The US military, following orders of the 45th
President, did something in Syria this week. Lots of people were heard to say, “finally”.
The Commander-in-Chief who boasts he has never changed a diaper grieved
publicly for the lost Syrian children who died slow deaths choking on sarin
gas. “No child of god should have to suffer such harms.” A statement no one save
atheists can argue with.
You might be tempted to see this as a rupture with the
recent past, but if we listen carefully we will see not a break with the 44th
President’s policy, but rather continuity. The current administration, like its
predecessor, is reacting not to the generalized horror of the Assad regime’s
assault on its people, but on its use of this specific horror – chemical weapons.
Since World War I, with few and notable exceptions, the world has agreed that
chemical weapons should not be deployed.
When Assad used these poisons in 2013, the previous administration
reacted. We’ve grown so accustomed to hearing the chorus saying that Obama did “nothing”
at the time. Which is only because in the minds of too many in the media and
among conventional thinkers in both parties, you are doing “nothing” unless you
are doing “something” that involves weapons.

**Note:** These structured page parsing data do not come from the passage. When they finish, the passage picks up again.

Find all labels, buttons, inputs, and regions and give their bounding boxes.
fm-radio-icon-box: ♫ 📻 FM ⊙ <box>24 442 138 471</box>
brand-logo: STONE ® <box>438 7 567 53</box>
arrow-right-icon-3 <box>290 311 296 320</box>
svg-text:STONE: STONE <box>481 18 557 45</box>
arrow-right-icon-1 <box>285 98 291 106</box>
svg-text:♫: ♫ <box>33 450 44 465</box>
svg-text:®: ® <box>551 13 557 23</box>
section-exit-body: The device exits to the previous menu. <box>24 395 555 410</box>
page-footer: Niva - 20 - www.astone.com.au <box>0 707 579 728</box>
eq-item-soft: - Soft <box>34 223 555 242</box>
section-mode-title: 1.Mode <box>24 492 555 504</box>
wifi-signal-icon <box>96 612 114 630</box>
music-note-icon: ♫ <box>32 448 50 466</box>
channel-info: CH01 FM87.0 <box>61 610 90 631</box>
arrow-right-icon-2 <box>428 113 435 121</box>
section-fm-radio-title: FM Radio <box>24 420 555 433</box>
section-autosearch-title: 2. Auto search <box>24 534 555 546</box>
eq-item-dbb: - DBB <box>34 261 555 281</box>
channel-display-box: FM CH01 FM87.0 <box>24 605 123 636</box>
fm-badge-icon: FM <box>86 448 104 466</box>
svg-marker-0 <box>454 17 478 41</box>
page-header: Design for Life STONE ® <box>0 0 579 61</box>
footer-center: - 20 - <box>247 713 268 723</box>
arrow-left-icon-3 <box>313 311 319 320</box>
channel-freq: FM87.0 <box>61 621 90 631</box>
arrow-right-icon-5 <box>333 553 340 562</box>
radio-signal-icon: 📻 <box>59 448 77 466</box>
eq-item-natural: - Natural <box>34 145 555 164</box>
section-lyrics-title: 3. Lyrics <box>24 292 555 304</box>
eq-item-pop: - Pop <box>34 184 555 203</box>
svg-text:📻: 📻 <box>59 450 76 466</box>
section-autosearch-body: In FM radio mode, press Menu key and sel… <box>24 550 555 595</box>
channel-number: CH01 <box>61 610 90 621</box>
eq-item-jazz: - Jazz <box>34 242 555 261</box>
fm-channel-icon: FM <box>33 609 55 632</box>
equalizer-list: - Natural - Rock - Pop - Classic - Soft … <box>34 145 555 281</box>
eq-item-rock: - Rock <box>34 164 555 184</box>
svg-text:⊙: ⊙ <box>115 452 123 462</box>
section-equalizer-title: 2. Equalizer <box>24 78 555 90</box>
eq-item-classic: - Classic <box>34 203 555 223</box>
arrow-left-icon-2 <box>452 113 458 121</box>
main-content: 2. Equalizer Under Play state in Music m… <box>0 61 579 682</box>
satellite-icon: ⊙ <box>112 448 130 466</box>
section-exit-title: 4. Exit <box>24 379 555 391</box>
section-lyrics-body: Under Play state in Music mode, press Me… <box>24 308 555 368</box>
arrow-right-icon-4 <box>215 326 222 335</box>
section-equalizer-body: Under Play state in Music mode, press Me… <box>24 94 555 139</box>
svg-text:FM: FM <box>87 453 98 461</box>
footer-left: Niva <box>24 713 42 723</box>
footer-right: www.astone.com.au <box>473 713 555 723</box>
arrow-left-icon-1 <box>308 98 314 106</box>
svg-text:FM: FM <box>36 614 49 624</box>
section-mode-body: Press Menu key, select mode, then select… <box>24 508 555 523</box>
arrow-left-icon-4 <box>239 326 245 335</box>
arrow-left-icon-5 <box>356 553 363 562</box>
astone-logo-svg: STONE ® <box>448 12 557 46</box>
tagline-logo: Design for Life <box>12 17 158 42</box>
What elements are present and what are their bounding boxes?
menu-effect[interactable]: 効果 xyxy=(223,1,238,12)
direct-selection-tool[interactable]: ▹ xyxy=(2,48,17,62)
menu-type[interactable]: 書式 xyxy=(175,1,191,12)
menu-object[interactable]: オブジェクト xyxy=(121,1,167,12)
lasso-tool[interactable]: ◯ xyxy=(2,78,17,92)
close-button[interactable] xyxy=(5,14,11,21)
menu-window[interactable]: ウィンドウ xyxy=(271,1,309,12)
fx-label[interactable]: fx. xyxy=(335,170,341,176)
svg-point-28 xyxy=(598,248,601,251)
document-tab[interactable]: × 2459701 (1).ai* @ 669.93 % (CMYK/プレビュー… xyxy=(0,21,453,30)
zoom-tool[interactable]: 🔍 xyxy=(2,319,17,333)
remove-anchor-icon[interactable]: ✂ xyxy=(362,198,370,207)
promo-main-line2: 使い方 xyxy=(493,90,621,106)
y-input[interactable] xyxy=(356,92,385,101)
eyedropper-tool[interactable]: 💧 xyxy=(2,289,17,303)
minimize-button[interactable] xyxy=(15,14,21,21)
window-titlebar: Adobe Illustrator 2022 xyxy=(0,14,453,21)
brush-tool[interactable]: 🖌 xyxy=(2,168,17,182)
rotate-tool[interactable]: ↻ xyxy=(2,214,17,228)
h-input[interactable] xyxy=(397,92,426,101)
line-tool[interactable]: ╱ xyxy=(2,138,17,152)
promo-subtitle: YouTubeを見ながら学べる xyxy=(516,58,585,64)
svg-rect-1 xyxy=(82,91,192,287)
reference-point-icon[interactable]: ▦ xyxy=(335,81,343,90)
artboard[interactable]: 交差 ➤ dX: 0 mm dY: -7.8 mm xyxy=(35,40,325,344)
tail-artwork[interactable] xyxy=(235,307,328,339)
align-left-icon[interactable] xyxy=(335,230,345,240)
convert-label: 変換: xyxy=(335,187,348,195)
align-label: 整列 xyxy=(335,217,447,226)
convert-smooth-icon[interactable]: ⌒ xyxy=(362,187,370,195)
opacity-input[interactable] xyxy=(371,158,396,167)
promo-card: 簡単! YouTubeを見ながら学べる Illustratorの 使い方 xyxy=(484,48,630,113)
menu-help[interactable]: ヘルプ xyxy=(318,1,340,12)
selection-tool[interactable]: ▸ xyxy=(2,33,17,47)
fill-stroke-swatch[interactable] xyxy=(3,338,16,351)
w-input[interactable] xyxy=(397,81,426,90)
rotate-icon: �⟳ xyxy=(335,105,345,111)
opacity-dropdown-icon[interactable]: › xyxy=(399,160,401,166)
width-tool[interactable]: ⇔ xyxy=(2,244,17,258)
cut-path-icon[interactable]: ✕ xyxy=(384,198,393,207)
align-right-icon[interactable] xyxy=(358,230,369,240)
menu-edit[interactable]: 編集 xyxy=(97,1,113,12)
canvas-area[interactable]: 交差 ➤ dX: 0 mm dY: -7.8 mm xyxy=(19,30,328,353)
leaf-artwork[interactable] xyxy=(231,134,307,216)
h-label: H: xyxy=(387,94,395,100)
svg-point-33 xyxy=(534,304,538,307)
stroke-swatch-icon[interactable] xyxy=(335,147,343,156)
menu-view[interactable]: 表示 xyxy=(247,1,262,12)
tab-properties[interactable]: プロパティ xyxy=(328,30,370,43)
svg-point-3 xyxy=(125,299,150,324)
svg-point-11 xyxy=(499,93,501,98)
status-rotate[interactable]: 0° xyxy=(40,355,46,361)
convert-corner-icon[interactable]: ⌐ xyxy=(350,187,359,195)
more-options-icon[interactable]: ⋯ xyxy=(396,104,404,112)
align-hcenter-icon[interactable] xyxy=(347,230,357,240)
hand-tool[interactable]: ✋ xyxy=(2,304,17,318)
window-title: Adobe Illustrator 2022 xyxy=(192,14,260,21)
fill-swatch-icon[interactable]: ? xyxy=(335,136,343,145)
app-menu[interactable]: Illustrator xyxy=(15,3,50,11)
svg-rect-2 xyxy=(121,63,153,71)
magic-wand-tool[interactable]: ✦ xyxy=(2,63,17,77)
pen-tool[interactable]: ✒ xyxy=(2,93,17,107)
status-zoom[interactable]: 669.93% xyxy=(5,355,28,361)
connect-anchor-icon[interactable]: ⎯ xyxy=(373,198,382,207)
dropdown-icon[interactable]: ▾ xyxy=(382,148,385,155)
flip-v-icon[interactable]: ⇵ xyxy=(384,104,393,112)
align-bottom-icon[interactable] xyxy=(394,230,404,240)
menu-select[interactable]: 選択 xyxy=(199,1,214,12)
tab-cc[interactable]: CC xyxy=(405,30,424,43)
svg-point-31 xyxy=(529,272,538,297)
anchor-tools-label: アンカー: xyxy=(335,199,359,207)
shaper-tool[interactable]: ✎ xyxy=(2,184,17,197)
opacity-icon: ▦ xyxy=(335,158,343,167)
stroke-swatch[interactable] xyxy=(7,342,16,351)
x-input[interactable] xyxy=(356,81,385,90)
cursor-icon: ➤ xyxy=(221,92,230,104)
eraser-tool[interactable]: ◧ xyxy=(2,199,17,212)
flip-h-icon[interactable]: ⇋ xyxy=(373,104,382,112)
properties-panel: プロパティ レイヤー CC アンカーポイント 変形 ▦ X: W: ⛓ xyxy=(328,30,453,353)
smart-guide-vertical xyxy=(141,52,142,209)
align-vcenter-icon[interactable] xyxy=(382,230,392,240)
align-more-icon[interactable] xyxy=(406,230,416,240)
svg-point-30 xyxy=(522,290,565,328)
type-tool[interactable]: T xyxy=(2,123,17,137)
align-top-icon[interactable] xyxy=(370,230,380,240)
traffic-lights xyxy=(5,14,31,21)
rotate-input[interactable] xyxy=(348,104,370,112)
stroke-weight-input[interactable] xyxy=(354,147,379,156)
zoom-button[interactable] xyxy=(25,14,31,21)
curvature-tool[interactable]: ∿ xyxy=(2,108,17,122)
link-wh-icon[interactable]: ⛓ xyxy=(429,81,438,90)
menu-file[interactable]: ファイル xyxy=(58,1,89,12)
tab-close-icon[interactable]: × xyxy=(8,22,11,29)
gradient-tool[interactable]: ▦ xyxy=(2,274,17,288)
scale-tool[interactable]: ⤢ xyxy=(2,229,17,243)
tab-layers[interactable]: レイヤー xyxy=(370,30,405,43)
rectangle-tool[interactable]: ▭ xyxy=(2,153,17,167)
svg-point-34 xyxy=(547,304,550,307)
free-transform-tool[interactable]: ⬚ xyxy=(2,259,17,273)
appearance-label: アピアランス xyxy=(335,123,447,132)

The previous administration did react. Here is what they
did: they forced Syria to sign a treaty against the use of chemical weapons,
charged Russia with removing and destroying them, and put the force of the
United Nations behind that sentiment.
That action, frequently described by commentators and hawks
as “doing nothing” worked for four years. Four years without a chemical attack
in this war – if I were a Syrian family trying to stay alive, I would take
that. Four years to find safe haven, to find more effective means of resistance,
four years to stay alive. I would take that. Call it what you will, it’s not
nothing.
Enter 45. Assad attacks Idlib with chemical weapons, probing
to find out if the current President really means what he said in 2013, that
this was not really our concern, and that we should stay out. Assad learned
when the US launched the 59 missiles that destroyed his 20 planes and shut down
his airfield for 24 hours, that the ban on chemical weapons - a red line, if
you will – was still in effect.
Both actions – Obama’s diplomacy, Trump’s gunplay – have the
same result. They remind Assad that there is no percentage in using these
particular weapons. And that is, by any realistic standpoint, about all we can
do in this situation (that plus open our doors to those who flee).
The partisan bickering that goes on just masks this
fundamental consistency. If you needed any more proof of continuity you should
watch Hillary Clinton, hours before the Tomahawks flew, egging on the man who
she beat by 3 million votes in November to rev his engines.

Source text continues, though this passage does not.